BEGIN

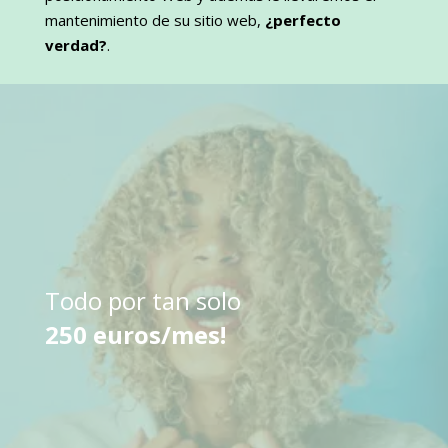
mantenimiento de su sitio web,
¿perfecto
verdad?
.
Todo por tan solo
250 euros/mes!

END

• _TO DO_
All the records need to be set down word for word, with the images left out.

• _THE COMPLETED TASK_
mantenimiento de su sitio web,
¿perfecto
verdad?
.
Todo por tan solo
250 euros/mes!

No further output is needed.